Shapes with enlarged valence shells are less significant for d-Orbital hybridization. The creation of sp3 d and sp3 d2 hybrid orbitals with enlarged valence shells is proposed by the VB theory.
However, new quantum-mechanical simulations have revealed that d orbitals have such high energy that they do not successfully hybridize with the considerably more stable s and p orbitals of a given n number.
Thus, it now appears that SF6 does not bind using sp3 d2 hybrids; instead, some have hypothesized that SF6 is best to the stable when the bonding orbitals of the central S employ a combination of sp hybrid orbitals and unhybridized 3p orbitals.
Others favor molecular orbitals or even ionic structures as explanations. We must remember that molecules do not have to obey our models; rather, we must understand the limitations of our models and change them in light of new data.
Because VB theory successfully explains the molecular geometries of molecules with expanded valence shells, we will continue to use the traditional approach of including d-orbital hybridization for molecules with expanded valence shells in this text for simplicity, while acknowledging its limitations.
End-to-end overlap of atomic orbitals produces a connection, allowing unrestricted rotation of the molecule's linked components. A multiple bond is made up of a bond and either one (double bond) or two bonds (triple bond).
Multiple bonds contain more electron density between their nuclei than single bonds, resulting in higher bond energies. Rotation in a bond is limited by the side-to-side overlap of orbitals.
Molecular orbital (MO) theory considers a molecule to be a collection of nuclei with MOs distributed throughout the structure.
Atomic orbitals with equivalent energies can be combined or removed to produce bonding or antibonding MOs.

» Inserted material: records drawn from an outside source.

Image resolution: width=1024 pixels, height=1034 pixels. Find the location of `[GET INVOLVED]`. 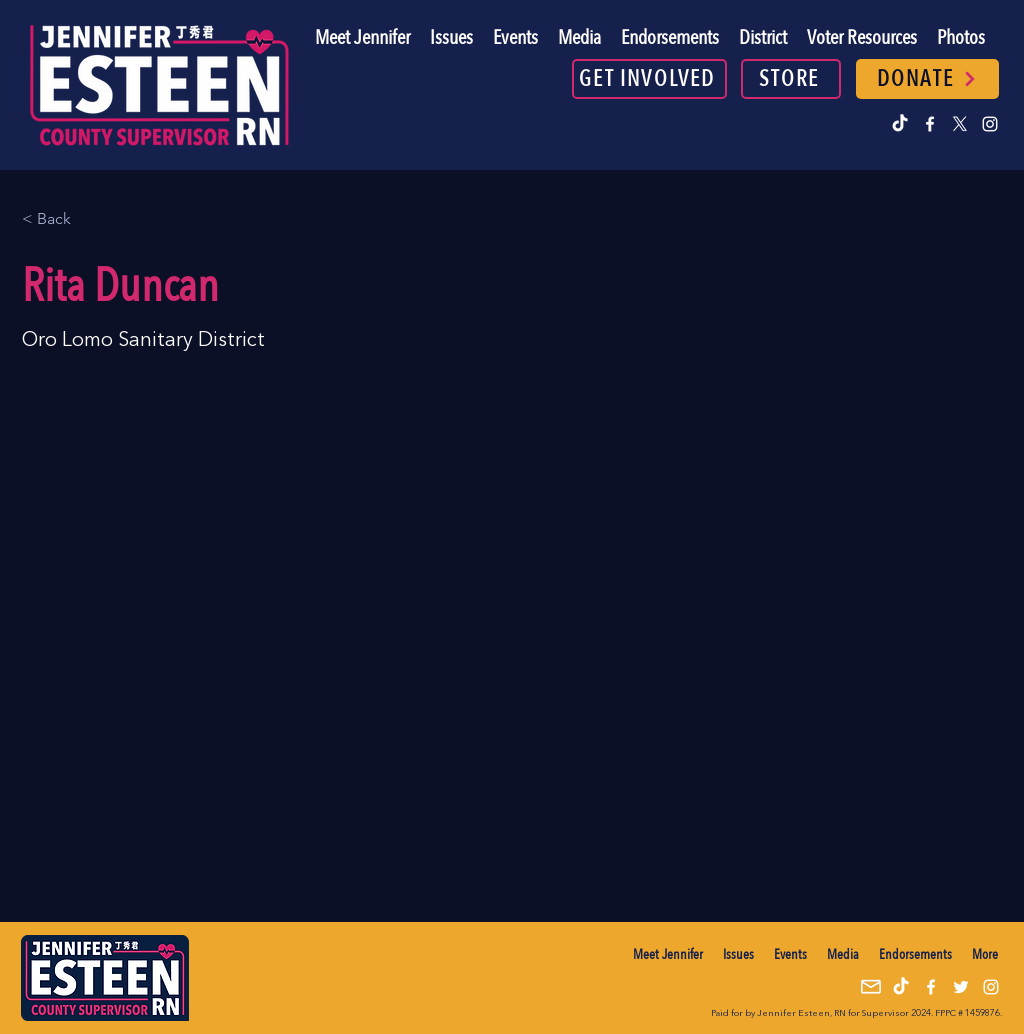

[GET INVOLVED] is located at coordinates (649, 79).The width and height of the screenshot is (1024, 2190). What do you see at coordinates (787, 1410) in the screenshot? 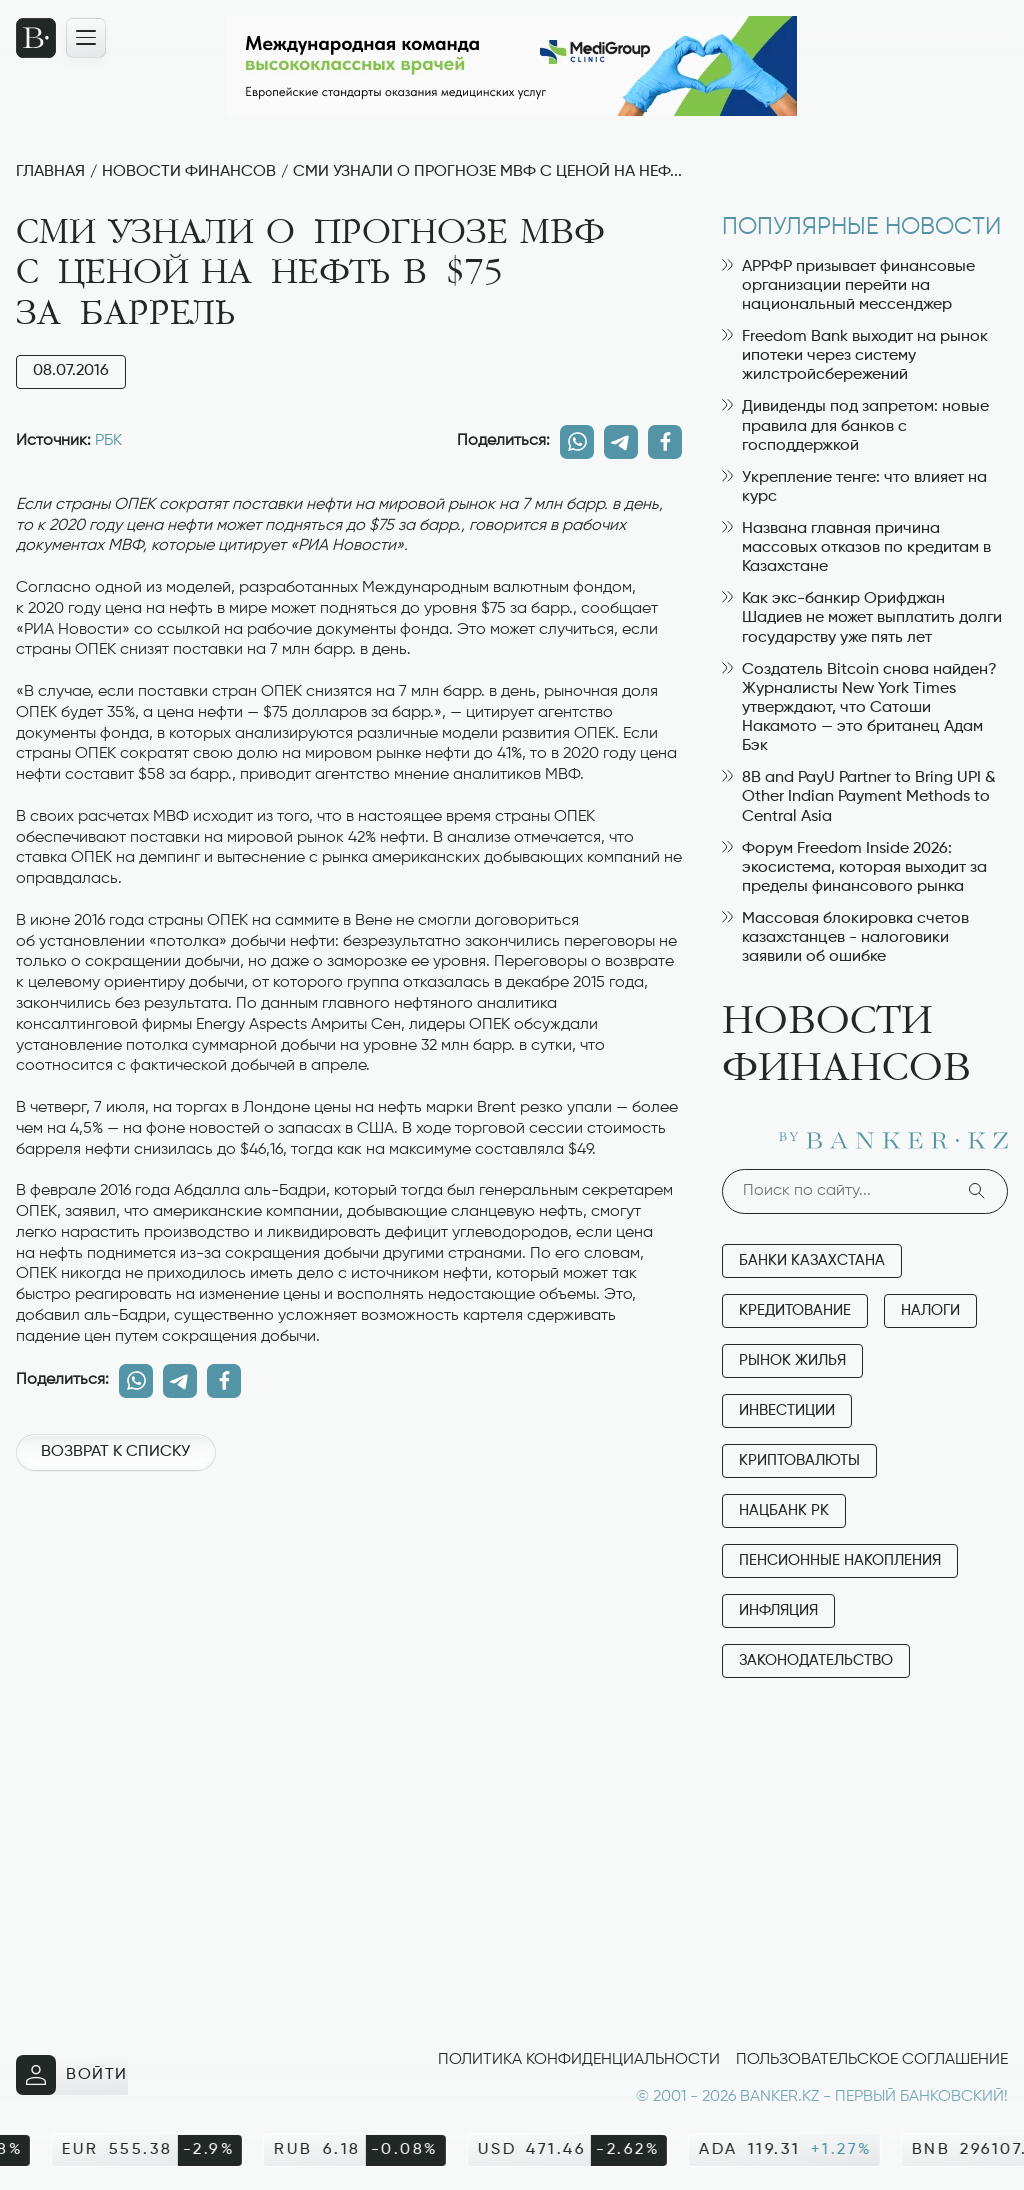
I see `Инвестиции` at bounding box center [787, 1410].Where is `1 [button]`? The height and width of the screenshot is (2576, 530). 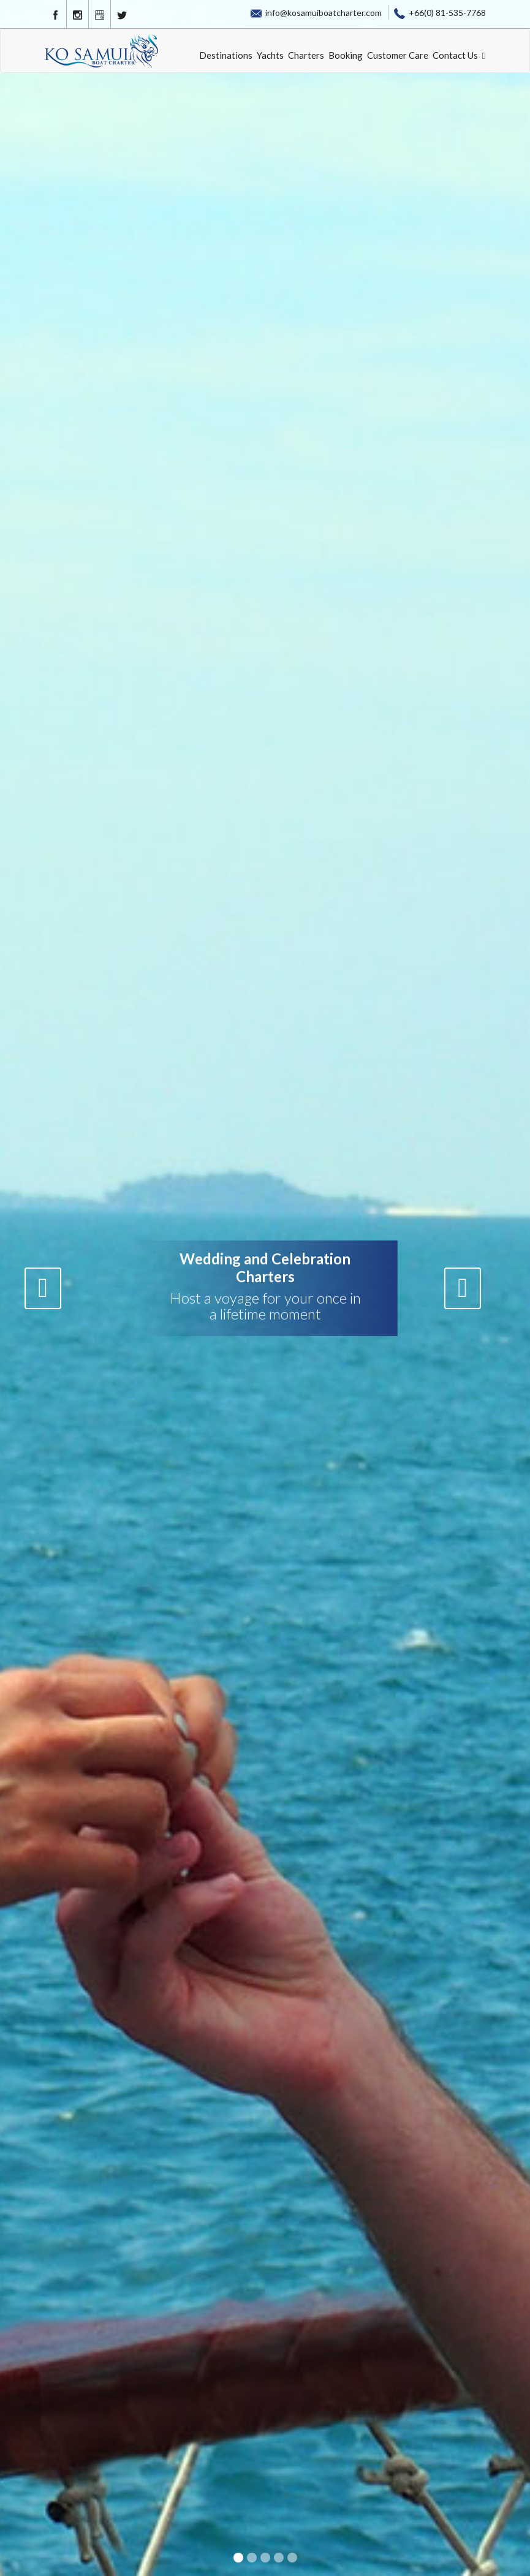
1 [button] is located at coordinates (239, 2559).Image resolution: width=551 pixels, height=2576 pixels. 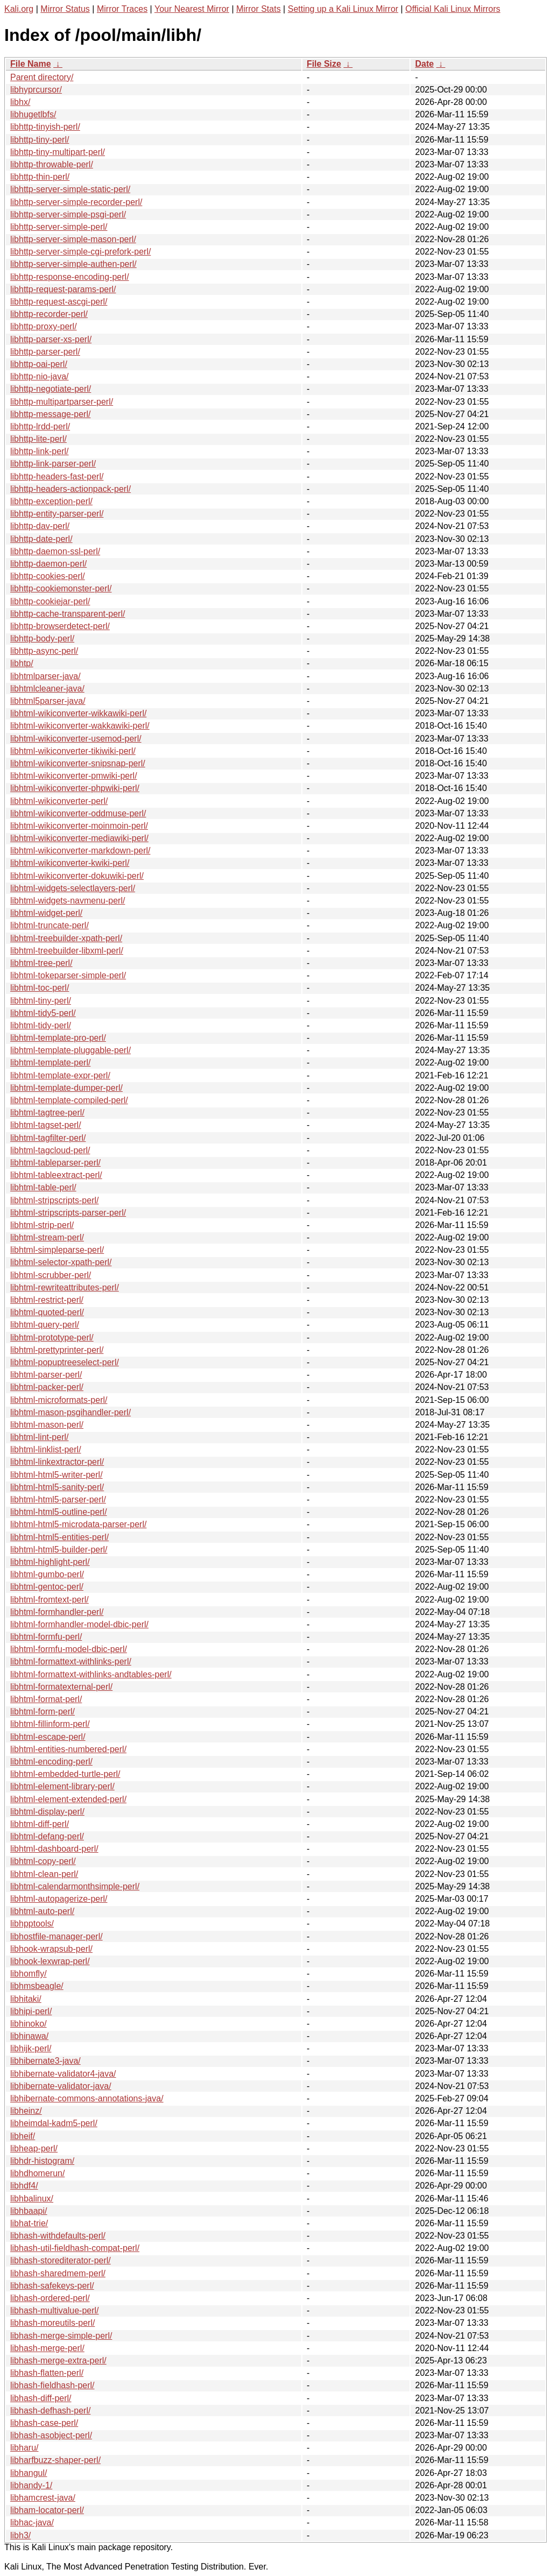 I want to click on Your Nearest Mirror, so click(x=191, y=8).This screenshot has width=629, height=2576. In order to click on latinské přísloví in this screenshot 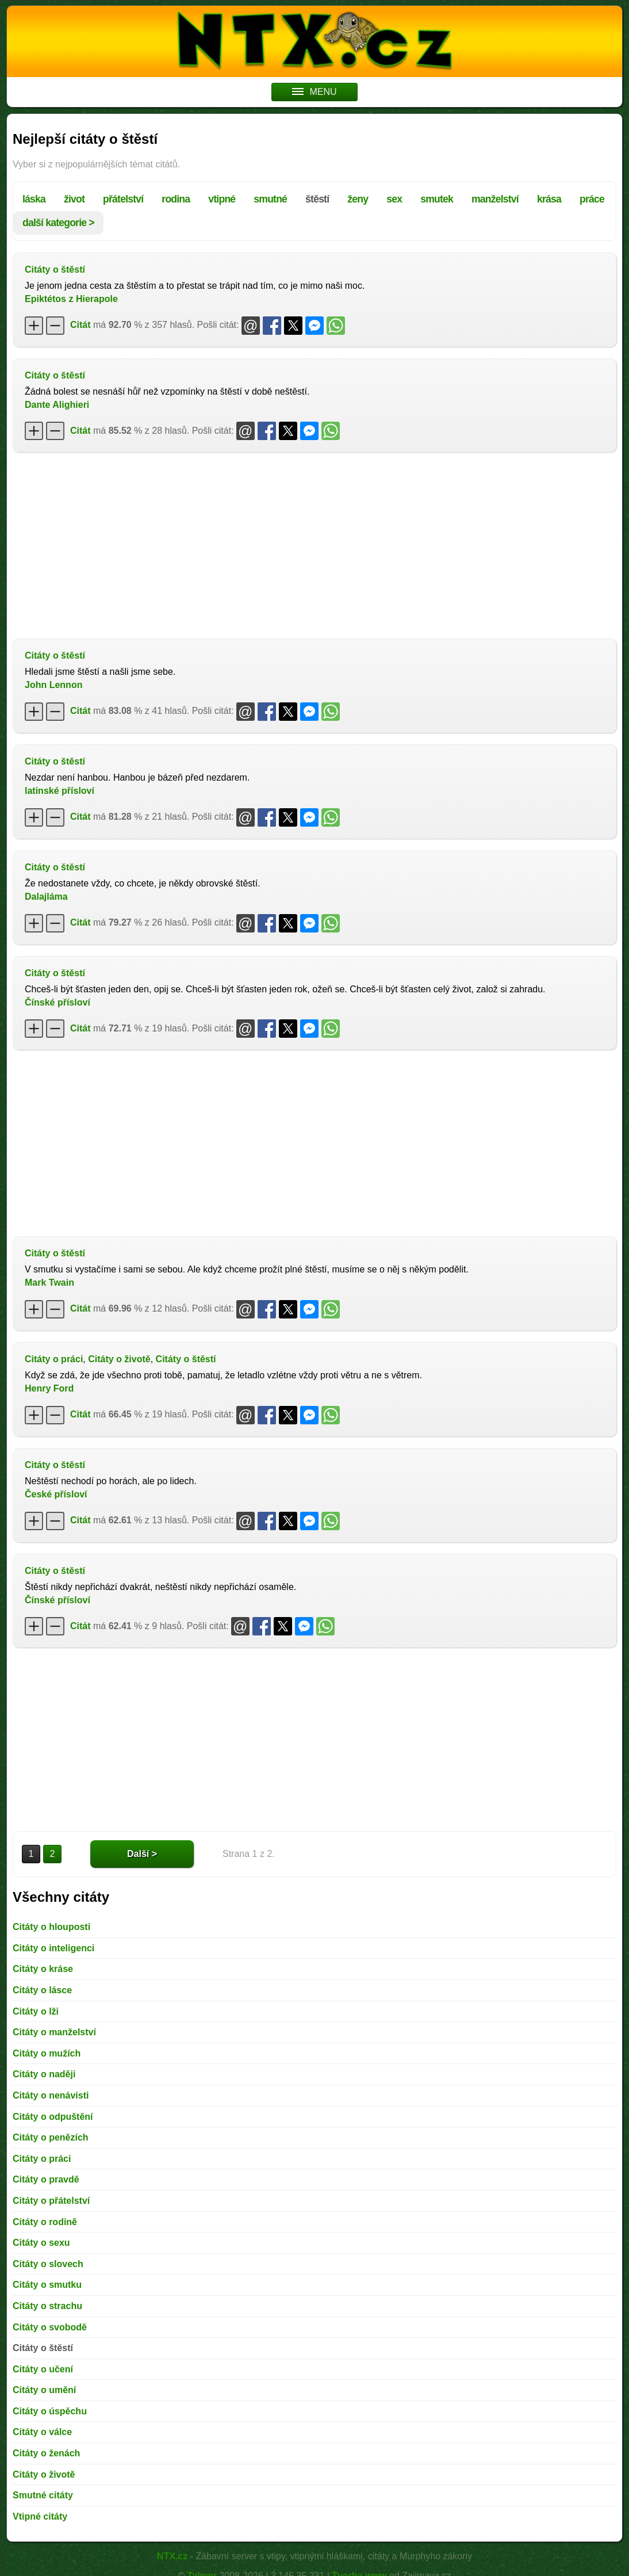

Bonding MOs, whether or, have most of the electron density between the nuclei and are lower in energy than the AOs that combine to create them; antibonding MOs have most of the electron density outside the nuclei and are thus greater in energy.
MOs are filled in descending order of energy by paired electrons with opposing spins. MO graphs depict energy levels as well as orbital occupancy. Period 2 homonuclear diatomic molecular diagrams
Several features of MO theory, including MOThe charge filling, energy-level diagrams, electron configuration, and bond order, are related to previous concepts: Electrons are injected into MOs. Electrons enter MOs in the same way as they do AOs:
MOs are filled in ascending energy order (Aufbau principle). An MO can only contain two electrons with opposing spins (Pauli exclusion principle).
Before any of the orbitals of equal energy are filled, they are half-filled, with electron spins parallel (Hund's rule).